For what it's worth, the apple silicon machines are much more efficient on RAM than most - a 16gb m1 absolutely mops the floor with the 32gb of ram I have in my thinkpad with an i7. It's not really even close.
Your comment might win you the argument on a random non tech forum but not here.
much more efficient in what? mops the floor by what? which year's i7?
Don't get me wrong, I 100% believe what happened, but if you mean "my macbook is faster than my i7 thinkpad" you should use those exact words, but not bring RAM into this discussion. If you want to make a point about RAM, you need to be clear about what workflow you were measuring, the methodology you were using, and what the exact result is. Otherwise your words have no meaning.
Repeating what I just commented elsewhere, but Mac uses several advanced memory management features: apps can share read-only memory for common frameworks, it will compress memory instead of paging out, better memory allocation, less fragmentation.
Bandwidth for copying things into memory is also vastly faster than what you get on Intel/AMD, for example on the Max chips you get 800GB/s which is the rough equivalent of 16 channels of DDR5-6400, something simply not available in consumer hardware. You can get 8 channels with AMD Epyc, but the motherboard for that alone will cost more than a Mac mini.
Sharing read-only/executable memory and compressed memory are also done on Windows 10+ and modern Linux distributions. No idea what "better memory allocation" and "less fragmentation" are.
800GB/s is a theoretical maximum but you wouldn't be able to use all of it from the CPU or even the GPU.
System design and stability. On MacOS a lot is shared between applications compared to the average Linux app. Dynamic linking has fallen out of favor in Linux recently [1], and the fragmentation in the ecosystem means apps have to deal with different GUI libraries, system lib versions etc, whereas on Mac you can safely target a minimum OS version when using system frameworks. Apps will also rarely use third party replacements as the provides libraries cover everything [2], from audio to image manipulation and ML.
People who need 64GB+ RAM are not running 1000 instances of native Apple apps. They run docker, VMs, they run AI models, compile huge projects, they run demanding graphics applications or IntelliJ on huge projects. Rich system libraries are irrelevant in these cases.
This thread started as question on how MacOS is more efficient, not the usefulness of more RAM. In any case, you might still benefit from the substantial increase in bandwidth and lower system / built-in apps memory usage, plus memory compression, making 16GB on Mac more useful than it seems.
I can run apps with 4 distinct toolkits on Linux and memory usage will barely go past the memory usage of opening one Facebook or Instagram tab in a browser.
Compared to compiling a single semi-large source file with -fsanitize=addresses which can cause one single instance of GCC or Clang to easily go past 5G of memory usage no matter the operating system...
I'm talking about memory bandwidth - maybe your workloads don't take advantage of that but most do and that's why apple designed their new chips to take advantage of it.
Video Editing.

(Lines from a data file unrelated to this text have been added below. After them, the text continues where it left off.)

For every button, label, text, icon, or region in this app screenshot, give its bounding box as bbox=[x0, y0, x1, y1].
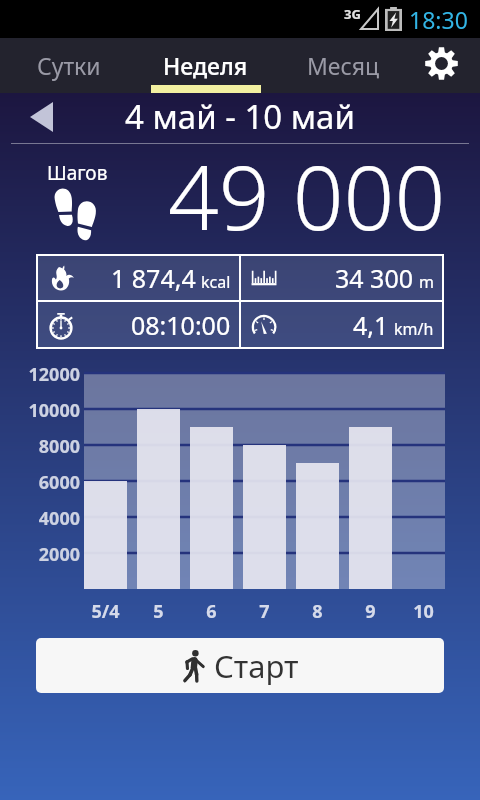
staticText: 18:30 bbox=[409, 4, 468, 35]
staticText: 4 май - 10 май bbox=[125, 94, 355, 139]
button[interactable]: Previous period bbox=[20, 96, 62, 138]
staticText: 1 874,4 bbox=[111, 261, 196, 295]
staticText: 4,1 bbox=[353, 308, 389, 342]
staticText: 6 bbox=[190, 599, 233, 624]
staticText: kcal bbox=[201, 271, 231, 293]
staticText: 8000 bbox=[4, 434, 80, 459]
staticText: Шагов bbox=[47, 160, 108, 186]
staticText: 2000 bbox=[4, 542, 80, 567]
staticText: 7 bbox=[243, 599, 286, 624]
button[interactable]: Settings bbox=[411, 38, 480, 93]
staticText: 10000 bbox=[4, 398, 80, 423]
staticText: Старт bbox=[214, 645, 299, 687]
button[interactable]: Старт bbox=[36, 638, 444, 693]
staticText: Сутки bbox=[37, 50, 101, 81]
staticText: 12000 bbox=[4, 362, 80, 387]
staticText: 5 bbox=[137, 599, 180, 624]
staticText: m bbox=[419, 271, 434, 293]
button[interactable]: Сутки bbox=[0, 38, 137, 93]
staticText: 6000 bbox=[4, 470, 80, 495]
staticText: km/h bbox=[394, 318, 434, 340]
staticText: Неделя bbox=[163, 50, 248, 81]
staticText: 5/4 bbox=[84, 599, 127, 624]
staticText: 10 bbox=[402, 599, 445, 624]
staticText: 9 bbox=[349, 599, 392, 624]
staticText: 34 300 bbox=[335, 261, 414, 295]
staticText: Месяц bbox=[307, 50, 379, 81]
staticText: 3G bbox=[344, 5, 361, 23]
staticText: 49 000 bbox=[168, 135, 446, 256]
staticText: 4000 bbox=[4, 506, 80, 531]
button[interactable]: Неделя bbox=[137, 38, 274, 93]
staticText: 08:10:00 bbox=[131, 308, 231, 342]
staticText: 8 bbox=[296, 599, 339, 624]
button[interactable]: Месяц bbox=[274, 38, 411, 93]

Backend and Frontend development utilizing docker containers. Just browsing the web with tons of tabs. Streaming video while doing other stuff in the background. Honestly most things I'd rather do on my M1.

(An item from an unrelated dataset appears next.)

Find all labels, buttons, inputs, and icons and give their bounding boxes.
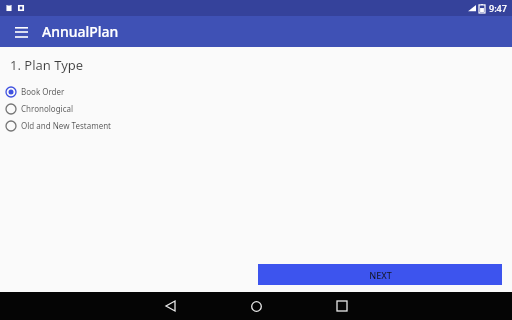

So probably nothing that actually needs more than 16GB of RAM then. And realistically comparing M1 to an i7 several years older than it.
Having more RAM doesn't increase memory bandwidth and having more memory bandwidth doesn't necessarily mean better performance. You aren't even able to make use of all of the bandwidth your M1 is capable of in the real world [1].
Apple Silicon has good perf/watt but the gap probably isn't as big as you're thinking.
When did I say having more RAM increased memory bandwidth? Are you having a separate conversation with yourself right now? I feel like you might have misinterpreted what I originally said and just ran with it.
Not sure what you mean by 'efficient', they are faster for sure (amazing memory bandwidth thanks to on chip memory), but to my knowledge they would be the same for amount of data stored. So that same think pad will likely be faster at tasks that need 24GB for example, highly depend on the use case as always.
Memory requirements for general-purpose desktop usage usually don't come down to a single task with a large working set that needs to fit in RAM in its entirety. It's more often a matter of the aggregate memory usage of many tasks, which means that in practice there's a wide gray area where the OS can make a difference, depending on the effectiveness of its memory compression, swap, signalling memory pressure to applications, suspending background tasks or simply having fewer of them in the first place.
I run Ubuntu on my Thinkpad - I generally notice the biggest difference with video editing, but really multitasking anything is night and day because of the memory bandwidth. I use the same software on both machines for video editing, Davinci Resolve.